The kernel of graph indices for vector search
Mariano Tepper, Ted Willke
TL;DR
This work tackles the limitation that traditional navigable graph indices for vector search rely on Euclidean geometry. It introduces SVG, a kernel-based graph index derived from a kernelized NNLS/SVM formulation, and proves navigability guarantees in general metric and non-metric spaces. It further shows that popular indices like HNSW and DiskANN can be viewed as SVG specializations and extends the framework with SVG-L0 to enforce a bounded out-degree via an ell_0 constraint and subspace pursuit, achieving scalable, principled sparsity.

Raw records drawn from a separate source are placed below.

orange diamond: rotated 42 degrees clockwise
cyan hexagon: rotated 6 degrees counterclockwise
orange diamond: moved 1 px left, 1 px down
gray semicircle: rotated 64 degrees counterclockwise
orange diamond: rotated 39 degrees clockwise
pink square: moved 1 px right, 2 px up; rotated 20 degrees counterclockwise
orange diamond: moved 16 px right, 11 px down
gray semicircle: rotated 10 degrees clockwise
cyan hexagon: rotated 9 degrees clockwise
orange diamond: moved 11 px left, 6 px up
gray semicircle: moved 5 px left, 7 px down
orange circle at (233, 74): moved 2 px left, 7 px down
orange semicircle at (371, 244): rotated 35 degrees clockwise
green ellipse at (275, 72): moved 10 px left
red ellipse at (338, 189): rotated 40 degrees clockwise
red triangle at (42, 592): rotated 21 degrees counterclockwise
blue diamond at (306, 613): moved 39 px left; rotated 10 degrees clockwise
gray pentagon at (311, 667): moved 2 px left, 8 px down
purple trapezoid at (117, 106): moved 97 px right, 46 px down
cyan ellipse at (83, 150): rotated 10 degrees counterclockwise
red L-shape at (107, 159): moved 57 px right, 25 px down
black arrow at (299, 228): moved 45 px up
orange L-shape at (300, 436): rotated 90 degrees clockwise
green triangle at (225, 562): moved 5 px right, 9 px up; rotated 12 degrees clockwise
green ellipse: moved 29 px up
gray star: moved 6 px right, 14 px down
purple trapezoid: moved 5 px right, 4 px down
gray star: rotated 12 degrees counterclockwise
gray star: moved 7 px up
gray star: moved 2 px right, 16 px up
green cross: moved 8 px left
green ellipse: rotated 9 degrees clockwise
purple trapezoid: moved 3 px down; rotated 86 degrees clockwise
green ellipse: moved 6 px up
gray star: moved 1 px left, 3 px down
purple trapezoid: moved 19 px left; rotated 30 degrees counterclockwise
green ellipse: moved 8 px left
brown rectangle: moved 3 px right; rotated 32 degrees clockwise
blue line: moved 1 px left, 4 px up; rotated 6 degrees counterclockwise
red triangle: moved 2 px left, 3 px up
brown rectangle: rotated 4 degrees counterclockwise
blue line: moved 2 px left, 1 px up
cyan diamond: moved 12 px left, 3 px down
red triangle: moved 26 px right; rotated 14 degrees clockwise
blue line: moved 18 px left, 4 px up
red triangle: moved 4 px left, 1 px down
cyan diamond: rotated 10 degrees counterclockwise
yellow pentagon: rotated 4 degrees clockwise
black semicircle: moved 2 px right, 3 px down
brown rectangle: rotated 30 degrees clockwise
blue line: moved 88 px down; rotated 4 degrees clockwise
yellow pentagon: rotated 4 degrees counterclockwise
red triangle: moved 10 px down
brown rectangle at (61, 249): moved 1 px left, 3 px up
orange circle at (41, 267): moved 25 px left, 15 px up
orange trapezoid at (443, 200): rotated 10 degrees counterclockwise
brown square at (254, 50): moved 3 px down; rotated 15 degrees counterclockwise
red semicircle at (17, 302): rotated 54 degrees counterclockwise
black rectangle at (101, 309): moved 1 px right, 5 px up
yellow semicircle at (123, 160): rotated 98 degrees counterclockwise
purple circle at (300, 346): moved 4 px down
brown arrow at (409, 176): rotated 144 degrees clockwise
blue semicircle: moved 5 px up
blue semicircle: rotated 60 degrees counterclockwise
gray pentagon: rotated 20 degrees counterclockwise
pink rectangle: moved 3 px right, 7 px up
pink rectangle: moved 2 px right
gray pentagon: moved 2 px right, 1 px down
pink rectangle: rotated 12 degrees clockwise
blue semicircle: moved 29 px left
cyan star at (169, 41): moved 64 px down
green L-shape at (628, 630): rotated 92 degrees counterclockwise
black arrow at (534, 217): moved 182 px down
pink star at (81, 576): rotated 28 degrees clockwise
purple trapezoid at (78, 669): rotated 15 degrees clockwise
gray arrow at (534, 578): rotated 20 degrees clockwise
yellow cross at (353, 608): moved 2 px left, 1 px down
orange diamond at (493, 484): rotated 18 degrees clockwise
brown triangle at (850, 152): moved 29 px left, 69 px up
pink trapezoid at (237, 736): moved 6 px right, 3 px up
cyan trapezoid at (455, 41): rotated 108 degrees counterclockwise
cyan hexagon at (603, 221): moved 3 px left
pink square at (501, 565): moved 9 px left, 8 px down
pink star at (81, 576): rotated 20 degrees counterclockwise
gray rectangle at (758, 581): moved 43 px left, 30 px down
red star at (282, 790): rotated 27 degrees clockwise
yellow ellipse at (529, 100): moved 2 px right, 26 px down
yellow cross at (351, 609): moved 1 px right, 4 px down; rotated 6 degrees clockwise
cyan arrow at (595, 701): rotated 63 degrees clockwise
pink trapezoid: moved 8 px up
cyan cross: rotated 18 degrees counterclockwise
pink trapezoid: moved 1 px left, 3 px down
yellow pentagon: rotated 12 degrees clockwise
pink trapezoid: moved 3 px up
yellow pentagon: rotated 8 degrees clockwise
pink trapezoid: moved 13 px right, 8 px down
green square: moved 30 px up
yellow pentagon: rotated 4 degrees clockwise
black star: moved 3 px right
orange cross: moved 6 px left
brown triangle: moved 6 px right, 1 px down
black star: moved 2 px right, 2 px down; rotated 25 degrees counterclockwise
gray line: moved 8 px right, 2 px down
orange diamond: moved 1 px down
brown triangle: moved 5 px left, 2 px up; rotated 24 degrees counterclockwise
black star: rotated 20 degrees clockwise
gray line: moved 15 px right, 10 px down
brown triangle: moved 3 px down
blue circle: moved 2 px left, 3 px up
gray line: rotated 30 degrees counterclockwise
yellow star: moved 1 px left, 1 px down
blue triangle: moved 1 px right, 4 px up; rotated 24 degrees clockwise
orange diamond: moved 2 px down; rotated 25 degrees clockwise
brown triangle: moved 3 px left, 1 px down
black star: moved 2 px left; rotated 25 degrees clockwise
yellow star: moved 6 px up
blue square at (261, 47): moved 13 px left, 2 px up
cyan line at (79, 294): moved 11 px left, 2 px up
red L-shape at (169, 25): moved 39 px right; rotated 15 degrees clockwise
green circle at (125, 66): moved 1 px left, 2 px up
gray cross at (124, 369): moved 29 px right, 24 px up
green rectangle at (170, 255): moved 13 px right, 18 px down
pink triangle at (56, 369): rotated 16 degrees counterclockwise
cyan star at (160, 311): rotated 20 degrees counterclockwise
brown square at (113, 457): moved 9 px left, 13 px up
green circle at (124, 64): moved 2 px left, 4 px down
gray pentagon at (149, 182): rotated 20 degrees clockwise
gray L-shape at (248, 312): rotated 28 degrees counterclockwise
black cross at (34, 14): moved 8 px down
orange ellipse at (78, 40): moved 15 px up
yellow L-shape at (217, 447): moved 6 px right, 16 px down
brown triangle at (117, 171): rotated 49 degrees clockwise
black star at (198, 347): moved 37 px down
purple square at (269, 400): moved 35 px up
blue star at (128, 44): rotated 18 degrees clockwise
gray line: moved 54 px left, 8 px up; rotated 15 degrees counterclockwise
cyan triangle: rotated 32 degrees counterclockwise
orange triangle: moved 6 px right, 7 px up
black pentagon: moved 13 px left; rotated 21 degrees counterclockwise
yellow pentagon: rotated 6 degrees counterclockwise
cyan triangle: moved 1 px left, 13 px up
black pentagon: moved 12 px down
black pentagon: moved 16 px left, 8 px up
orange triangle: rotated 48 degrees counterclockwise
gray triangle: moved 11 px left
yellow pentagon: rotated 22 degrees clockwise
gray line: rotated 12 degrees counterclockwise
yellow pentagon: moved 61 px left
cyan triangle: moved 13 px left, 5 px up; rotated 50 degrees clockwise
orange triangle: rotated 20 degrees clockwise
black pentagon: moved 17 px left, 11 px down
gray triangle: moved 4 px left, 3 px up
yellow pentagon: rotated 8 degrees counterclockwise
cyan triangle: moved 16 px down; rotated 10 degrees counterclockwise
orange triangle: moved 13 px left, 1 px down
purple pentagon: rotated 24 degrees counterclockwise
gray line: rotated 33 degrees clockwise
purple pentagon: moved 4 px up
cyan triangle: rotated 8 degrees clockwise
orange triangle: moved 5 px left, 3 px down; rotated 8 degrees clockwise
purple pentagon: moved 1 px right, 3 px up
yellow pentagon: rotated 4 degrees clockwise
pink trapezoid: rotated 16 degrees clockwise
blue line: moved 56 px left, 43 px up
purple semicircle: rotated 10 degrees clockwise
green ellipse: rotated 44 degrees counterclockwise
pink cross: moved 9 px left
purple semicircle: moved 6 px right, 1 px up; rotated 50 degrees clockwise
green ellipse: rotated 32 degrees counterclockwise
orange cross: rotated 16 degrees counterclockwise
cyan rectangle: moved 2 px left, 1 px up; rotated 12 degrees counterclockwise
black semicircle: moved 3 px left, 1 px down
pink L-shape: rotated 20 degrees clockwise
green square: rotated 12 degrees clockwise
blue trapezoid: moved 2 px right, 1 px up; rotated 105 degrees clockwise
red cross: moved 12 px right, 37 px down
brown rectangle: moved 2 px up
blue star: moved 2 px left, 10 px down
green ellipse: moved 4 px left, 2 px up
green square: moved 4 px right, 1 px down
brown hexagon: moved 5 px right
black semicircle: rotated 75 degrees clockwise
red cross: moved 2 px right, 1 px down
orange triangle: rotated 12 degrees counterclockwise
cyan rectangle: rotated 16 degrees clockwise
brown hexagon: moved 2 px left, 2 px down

Collectively, the approach unifies existing graph indices under a kernel-theoretic lens and offers practical, scalable graph construction with strong theoretical guarantees.
Abstract
The most popular graph indices for vector search use principles from computational geometry to build the graph. Hence, their formal graph navigability guarantees are only valid in Euclidean space. In this work, we show that machine learning can be used to build graph indices for vector search in metric and non-metric vector spaces (e.g., for inner product similarity). From this novel perspective, we introduce the Support Vector Graph (SVG), a new type of graph index that leverages kernel methods to establish the graph connectivity and that comes with formal navigability guarantees valid in metric and non-metric vector spaces. In addition, we interpret the most popular graph indices, including HNSW and DiskANN, as particular specializations of SVG and show that new navigable indices can be derived from the principles behind this specialization. Finally, we propose SVG-L0 that incorporates an $\ell_0$ sparsity constraint into the SVG kernel method to build graphs with a bounded out-degree. This yields a principled way of implementing this practical requirement, in contrast to the traditional heuristic of simply truncating the out edges of each node. Additionally, we show that SVG-L0 has a self-tuning property that avoids the heuristic of using a set of candidates to find the out-edges of each node and that keeps its computational complexity in check.